* _What you will do_: Without the pictures, repeat all of the data exactly as it appears below.

* _Data_:

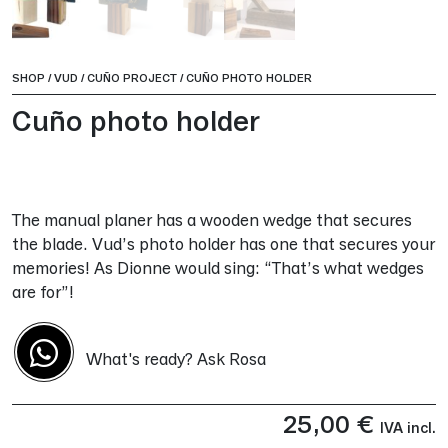
SHOP
/
VUD
/
CUÑO PROJECT
/
CUÑO PHOTO HOLDER
Cuño photo holder
The manual planer has a wooden wedge that secures
the blade. Vud’s photo holder has one that secures your
memories! As Dionne would sing: “That’s what wedges
are for”!
What's ready? Ask Rosa
25,00
€
IVA incl.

* _Exercise solution_:
SHOP
/
VUD
/
CUÑO PROJECT
/
CUÑO PHOTO HOLDER
Cuño photo holder
The manual planer has a wooden wedge that secures
the blade. Vud’s photo holder has one that secures your
memories! As Dionne would sing: “That’s what wedges
are for”!
What's ready? Ask Rosa
25,00
€
IVA incl.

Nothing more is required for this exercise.